Con un apartado narrativo tan pobre, todas las esperanzas de redención recaen sobre la jugabilidad, y ahí sí podemos decir que, por lo menos, el estudio ha sabido cumplir. Outriders es un juego muy agresivo, de ritmo vertiginoso, donde las armas y sus infinitas configuraciones diferentes tienen tanta importancia como el abanico de habilidades de las cuatro clases del juego. Además, una de las claves reside en la forma de recuperar salud, que está vinculada al daño que provocas, por lo que, aunque el juego ofrece coberturas en todo momento, premia de manera tangible el tomar riesgos. Es un juego exigente, con un sistema de dificultad variable en forma de World Tiers que está diseñado para ponerte contra las cuerdas. Durante el fin de semana de lanzamiento, los problemas de conexión fueron una constante lamentable, aunque parece que desde entonces la estabilidad del juego ha mejorado exponencialmente. Un juego que requiere la conexión a internet incluso cuando se juega solo no puede permitirse estas meteduras de pata y vuelve a hacerme pensar en cómo en el estudio han tenido el coraje para negar con tanto ahínco su identidad de “juego como servicio”.

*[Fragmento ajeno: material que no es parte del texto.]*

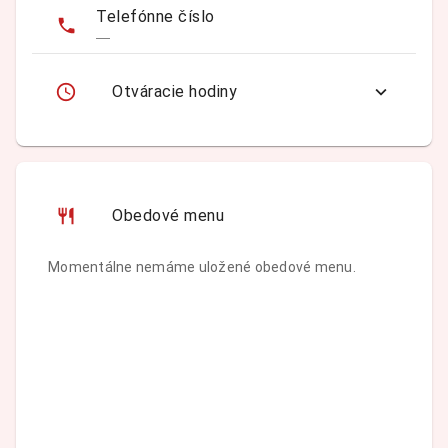
Telefónne číslo
—
Otváracie hodiny
Obedové menu
Momentálne nemáme uložené obedové menu.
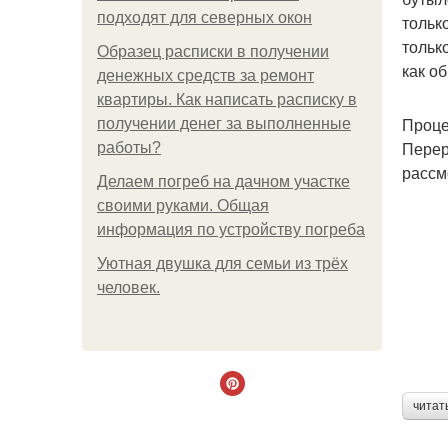
подходят для северных окон
тольк
тольк
Образец расписки в получении
как о
денежных средств за ремонт
квартиры. Как написать расписку в
Проце
получении денег за выполненные
Перер
работы?
рассм
Делаем погреб на дачном участке
своими руками. Общая
информация по устройству погреба
Уютная двушка для семьи из трёх
человек.
читат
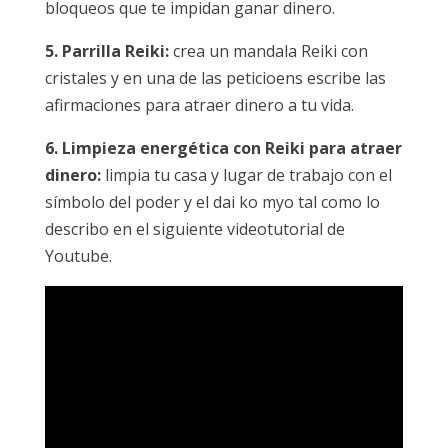
bloqueos que te impidan ganar dinero.
5. Parrilla Reiki:
crea un mandala Reiki con
cristales y en una de las peticioens escribe las
afirmaciones para atraer dinero a tu vida.
6. Limpieza energética con Reiki para atraer
dinero:
limpia tu casa y lugar de trabajo con el
símbolo del poder y el dai ko myo tal como lo
describo en el siguiente videotutorial de
Youtube.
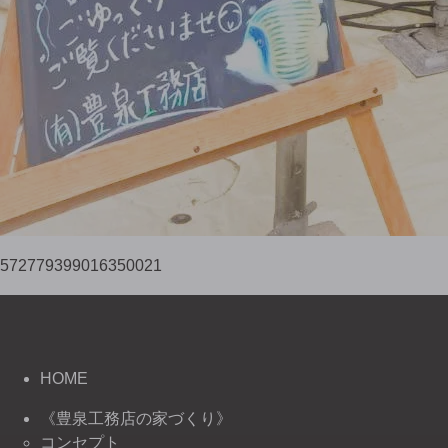
572779399016350021
HOME
《豊泉工務店の家づくり》
コンセプト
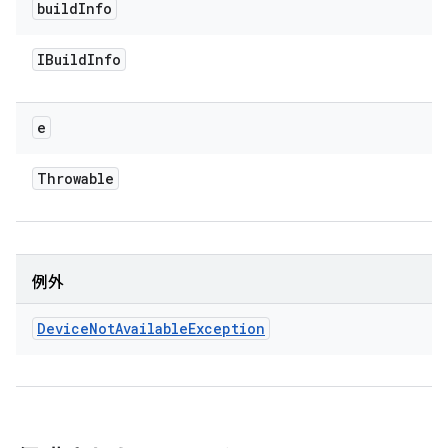
build
Info
IBuild
Info
e
Throwable
例外
Device
Not
Available
Exception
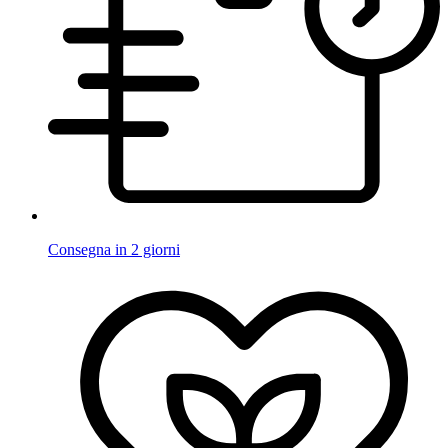
Consegna in 2 giorni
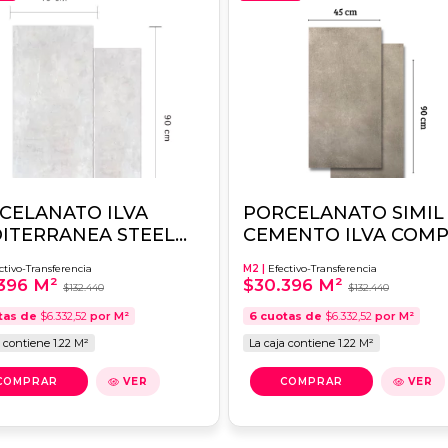
CELANATO ILVA
PORCELANATO SIMIL
ITERRANEA STEEL
CEMENTO ILVA COM
90 1RA.CALIDAD
EVOLUTION 45X90
ctivo-Transferencia
M2 |
Efectivo-Transferencia
1RA.CALIDAD
396 M²
$30.396 M²
$132.440
$132.440
tas de
$6.332,52
por M²
6
cuotas de
$6.332,52
por M²
a contiene 1.22 M²
La caja contiene 1.22 M²
VER
VER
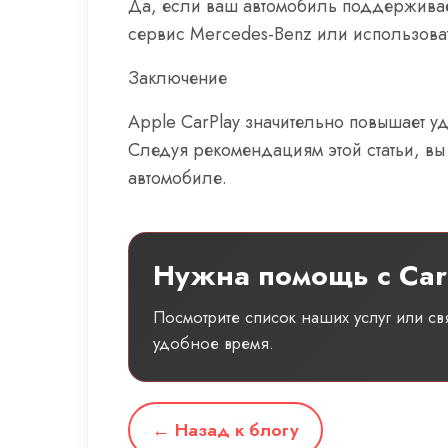
Да, если ваш автомобиль поддерживает
сервис Mercedes-Benz или использоват
Заключение
Apple CarPlay значительно повышает у
Следуя рекомендациям этой статьи, вы
автомобиле.
Нужна помощь с Car
Посмотрите список наших услуг или с
удобное время.
← Назад к блогу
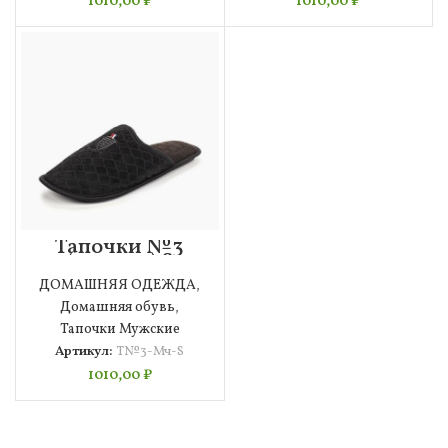
1010,00
₽
1010,00
₽
Тапочки №3
(черные) S
Мужские
ДОМАШНЯЯ ОДЕЖДА
,
Домашняя обувь
,
Тапочки Мужские
Артикул:
Т№3-Мч-S
1010,00
₽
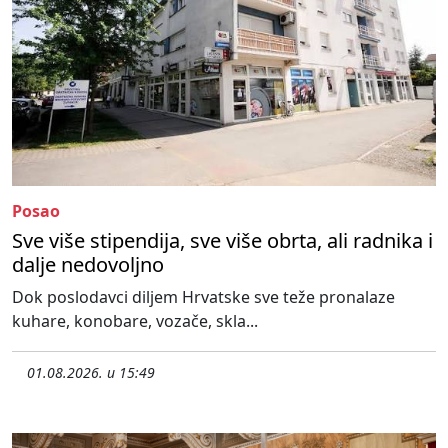
Posao
Sve više stipendija, sve više obrta, ali radnika i
dalje nedovoljno
Dok poslodavci diljem Hrvatske sve teže pronalaze
kuhare, konobare, vozače, skla...
01.08.2026. u 15:49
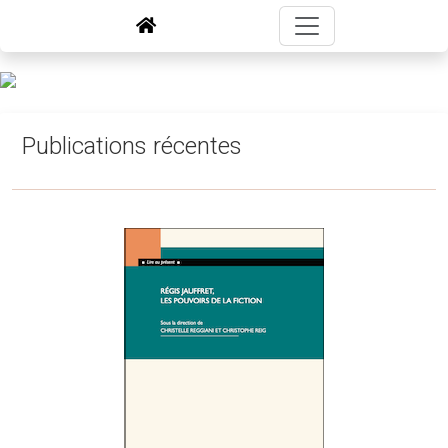
Publications récentes
Agenda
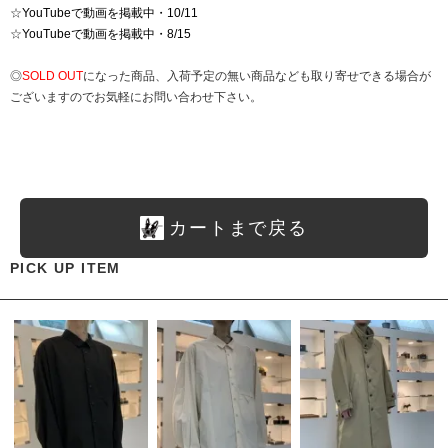
☆
YouTubeで動画を掲載中・10/11
☆
YouTubeで動画を掲載中・8/15
◎
SOLD OUT
になった商品、入荷予定の無い商品なども取り寄せできる場合が
ございますのでお気軽にお問い合わせ下さい。
カートまで戻る
PICK UP ITEM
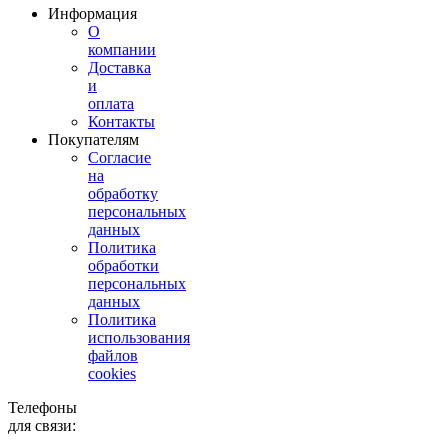
Информация
О
компании
Доставка
и
оплата
Контакты
Покупателям
Согласие
на
обработку
персональных
данных
Политика
обработки
персональных
данных
Политика
использования
файлов
cookies
Телефоны
для связи:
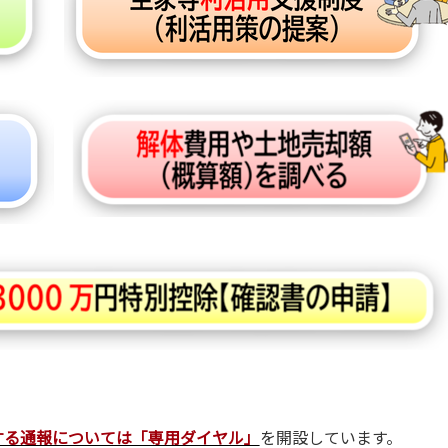
する通報については「専用ダイヤル」
を開設しています。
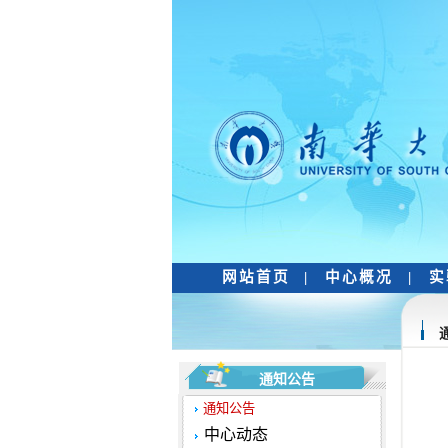
网站首页
|
中心概况
|
实
通知公告
通知公告
中心动态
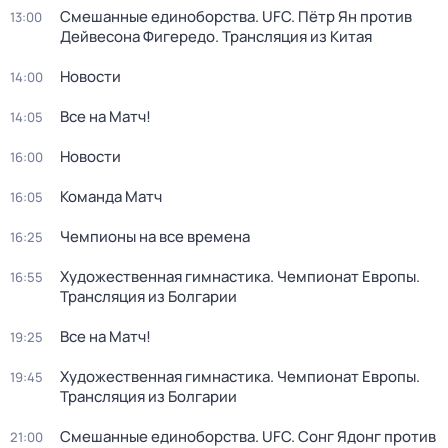
Смешанные единоборства. UFC. Пётр Ян против
13:00
Дейвесона Фигередо. Трансляция из Китая
Новости
14:00
Все на Матч!
14:05
Новости
16:00
Команда Матч
16:05
Чемпионы на все времена
16:25
Художественная гимнастика. Чемпионат Европы.
16:55
Трансляция из Болгарии
Все на Матч!
19:25
Художественная гимнастика. Чемпионат Европы.
19:45
Трансляция из Болгарии
Смешанные единоборства. UFC. Сонг Ядонг против
21:00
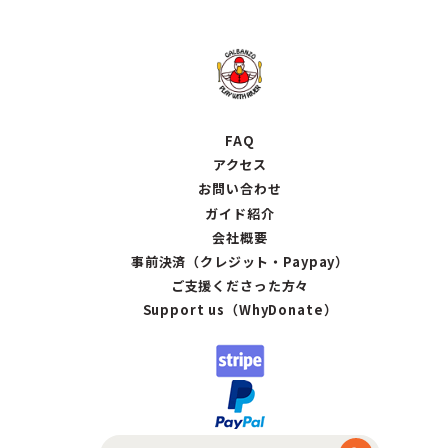
FAQ
アクセス
お問い合わせ
ガイド紹介
会社概要
事前決済（クレジット・Paypay）
ご支援くださった方々
Support us（WhyDonate）
検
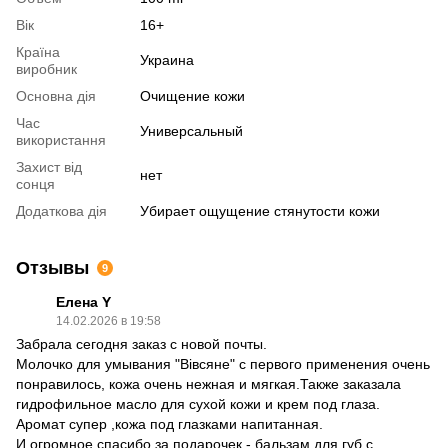
Вік
16+
Країна
Украина
виробник
Основна дія
Очищение кожи
Час
Универсальный
використання
Захист від
нет
сонця
Додаткова дія
Убирает ощущение стянутости кожи
Отзывы
9
Елена Y
14.02.2026 в 19:58
Забрала сегодня заказ с новой почты.
Молочко для умывания "Вівсяне" с первого применения очень
понравилось, кожа очень нежная и мягкая.Также заказала
гидрофильное масло для сухой кожи и крем под глаза.
Аромат супер ,кожа под глазками напитанная.
И огромное спасибо за подарочек - бальзам для губ с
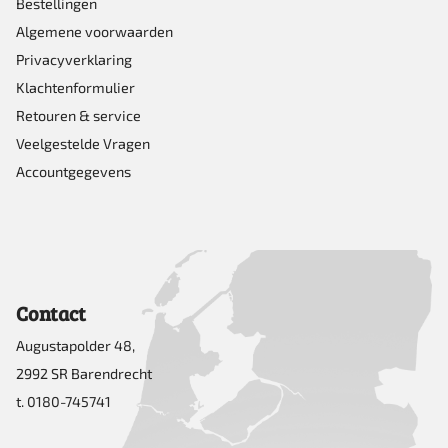
Bestellingen
Algemene voorwaarden
Privacyverklaring
Klachtenformulier
Retouren & service
Veelgestelde Vragen
Accountgegevens
Contact
Augustapolder 48,
2992 SR Barendrecht
t. 0180-745741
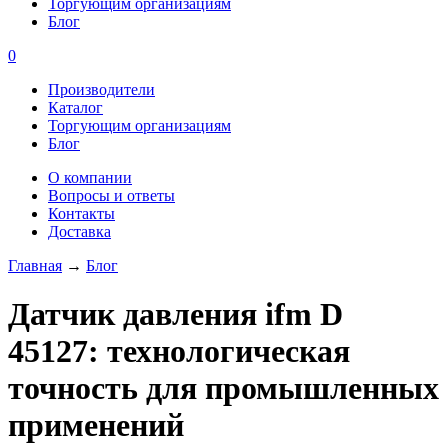
Торгующим организациям
Блог
0
Производители
Каталог
Торгующим организациям
Блог
О компании
Вопросы и ответы
Контакты
Доставка
Главная
→
Блог
Датчик давления ifm D
45127: технологическая
точность для промышленных
применений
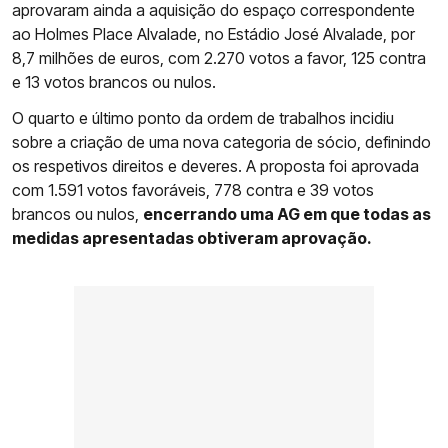
aprovaram ainda a aquisição do espaço correspondente
ao Holmes Place Alvalade, no Estádio José Alvalade, por
8,7 milhões de euros, com 2.270 votos a favor, 125 contra
e 13 votos brancos ou nulos.
O quarto e último ponto da ordem de trabalhos incidiu
sobre a criação de uma nova categoria de sócio, definindo
os respetivos direitos e deveres. A proposta foi aprovada
com 1.591 votos favoráveis, 778 contra e 39 votos
brancos ou nulos,
encerrando uma AG em que todas as
medidas apresentadas obtiveram aprovação.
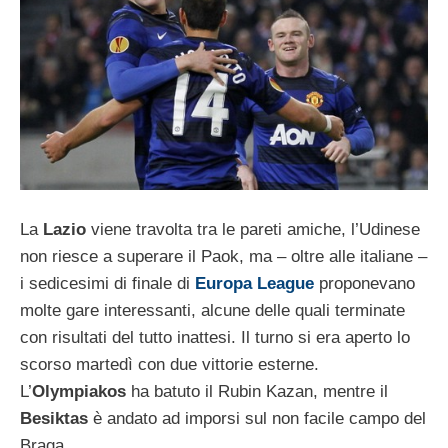
La
Lazio
viene travolta tra le pareti amiche, l’Udinese
non riesce a superare il Paok, ma – oltre alle italiane –
i sedicesimi di finale di
Europa League
proponevano
molte gare interessanti, alcune delle quali terminate
con risultati del tutto inattesi. Il turno si era aperto lo
scorso martedì con due vittorie esterne.
L’
Olympiakos
ha batuto il Rubin Kazan, mentre il
Besiktas
è andato ad imporsi sul non facile campo del
Braga.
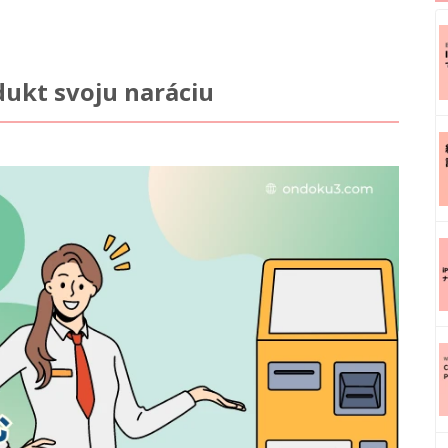
dukt svoju naráciu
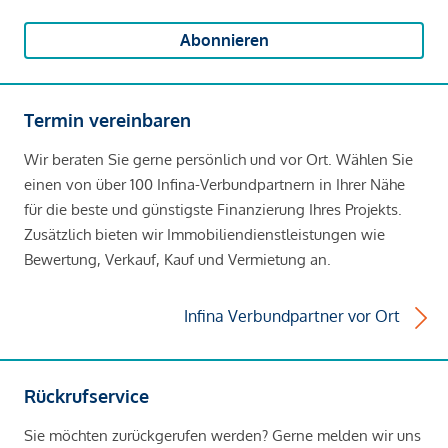
Abonnieren
Termin vereinbaren
Wir beraten Sie gerne persönlich und vor Ort. Wählen Sie
einen von über 100 Infina-Verbundpartnern in Ihrer Nähe
für die beste und günstigste Finanzierung Ihres Projekts.
Zusätzlich bieten wir Immobiliendienstleistungen wie
Bewertung, Verkauf, Kauf und Vermietung an.
Infina Verbundpartner vor Ort
Rückrufservice
Sie möchten zurückgerufen werden? Gerne melden wir uns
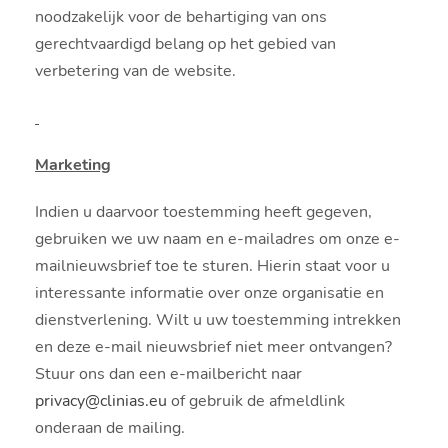
noodzakelijk voor de behartiging van ons
gerechtvaardigd belang op het gebied van
verbetering van de website.
Marketing
Indien u daarvoor toestemming heeft gegeven,
gebruiken we uw naam en e-mailadres om onze e-
mailnieuwsbrief toe te sturen. Hierin staat voor u
interessante informatie over onze organisatie en
dienstverlening. Wilt u uw toestemming intrekken
en deze e-mail nieuwsbrief niet meer ontvangen?
Stuur ons dan een e-mailbericht naar
privacy@clinias.eu
of gebruik de afmeldlink
onderaan de mailing.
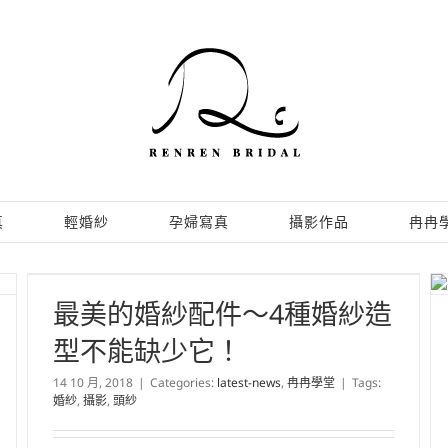
真
輕婚紗
孕婦寫真
攝影作品
冉冉
最美的婚紗配件～4種婚紗造
型不能缺少它！
14 10 月, 2018
|
Categories:
latest-news
,
冉冉學堂
|
Tags:
婚紗
,
攝影
,
頭紗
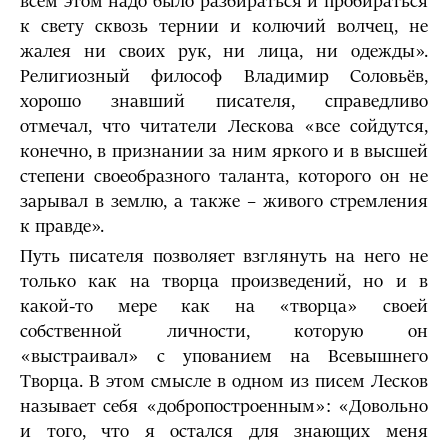
всём этом надо было разбираться и пробираться
к свету сквозь тернии и колючий волчец, не
жалея ни своих рук, ни лица, ни одежды».
Религиозный философ Владимир Соловьёв,
хорошо знавший писателя, справедливо
отмечал, что читатели Лескова «все сойдутся,
конечно, в признании за ним яркого и в высшей
степени своеобразного таланта, которого он не
зарывал в землю, а также – живого стремления
к правде».
Путь писателя позволяет взглянуть на него не
только как на творца произведений, но и в
какой-то мере как на «творца» своей
собственной личности, которую он
«выстраивал» с упованием на Всевышнего
Творца. В этом смысле в одном из писем Лесков
называет себя «добропостроенным»: «Довольно
и того, что я остался для знающих меня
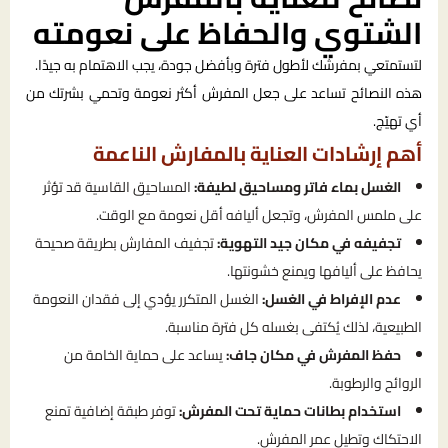
الشتوي والحفاظ على نعومته
لتستمتعي بمفرشك لأطول فترة وبأفضل جودة، يجب الاهتمام به جيدًا.
هذه النصائح تساعد على جعل المفرش أكثر نعومة وتحمي بشرتك من
أي تهيّج.
أهم إرشادات العناية بالمفارش الناعمة
الغسل بماء فاتر ومساحيق لطيفة:
المساحيق القاسية قد تؤثر
على ملمس المفرش، وتجعل أليافه أقل نعومة مع الوقت.
تجفيفه في مكان جيد التهوية:
تجفيف المفارش بطريقة صحيحة
يحافظ على أليافها ويمنع خشونتها.
عدم الإفراط في الغسل:
الغسل المتكرر يؤدي إلى فقدان النعومة
الطبيعية، لذلك يُكتفى بغسله كل فترة مناسبة.
حفظ المفرش في مكان جاف:
يساعد على حماية الخامة من
الروائح والرطوبة.
استخدام بطانات حماية تحت المفرش:
توفر طبقة إضافية تمنع
الاحتكاك وتطيل عمر المفرش.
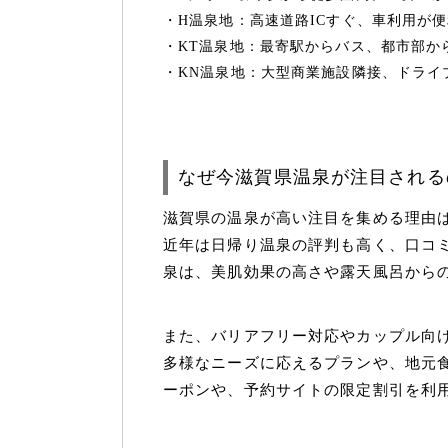
H温泉地：高速道路ICすぐ、車利用が
KT温泉地：最寄駅からバス、都市部か
KN温泉地：大型商業施設隣接、ドライ
なぜ今滋賀県温泉が注目される
滋賀県の温泉が高い注目を集める理由
近年は日帰り温泉の評判も高く、口コ
泉は、美肌効果の高さや露天風呂から
また、バリアフリー対応やカップル向
多様なニーズに応えるプランや、地元
ーポンや、予約サイトの限定割引を利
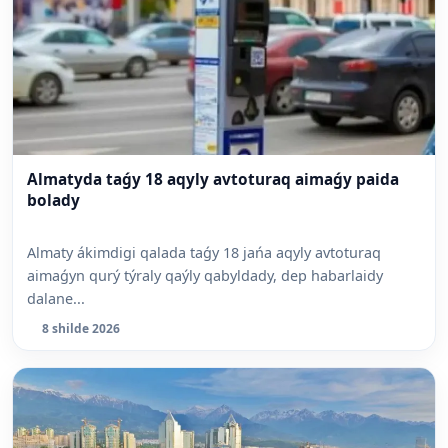
Almatyda taǵy 18 aqyly avtoturaq aimaǵy paida
bolady
Almaty ákimdigi qalada taǵy 18 jańa aqyly avtoturaq
aimaǵyn qurý týraly qaýly qabyldady, dep habarlaidy
dalane...
8 shilde 2026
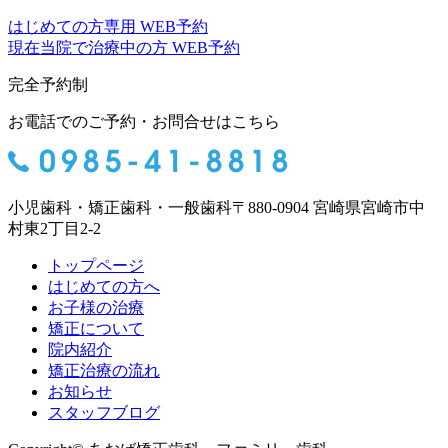
はじめての方専用 WEB予約
現在当院で治療中の方 WEB予約
完全予約制
お電話でのご予約・お問合せはこちら
小児歯科・矯正歯科・一般歯科
〒880-0904 宮崎県宮崎市中
村東2丁目2-2
トップページ
はじめての方へ
お子様の治療
矯正について
院内紹介
矯正治療の流れ
お知らせ
スタッフブログ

Después de cinco años en desarrollo y un presupuesto que, por lo que se puede ver en pantalla, se antoja abultado, se puede exigir más a People Can Fly. Las historias más duras, como The Last of Us Part II, saben reservar momentos de intimidad y sosiego para que sus personajes respiren, para que el mundo cobre forma. Aquí no. Es un asalto constante a los sentidos (la música en el menú, mientras esperas a conectarte a los servidores, ya te pone de los nervios) que en algunos momentos consigue destilar esa sensación de flow donde los juegos de acción encuentran su punto álgido, pero es incapaz de aportar razones de peso para invertir todas las horas que pide una vez se completa la campaña. Lo que queda es un entretenimiento inane, ideal para bajar las revoluciones cerebrales pero poco nutritivo en todo lo demás.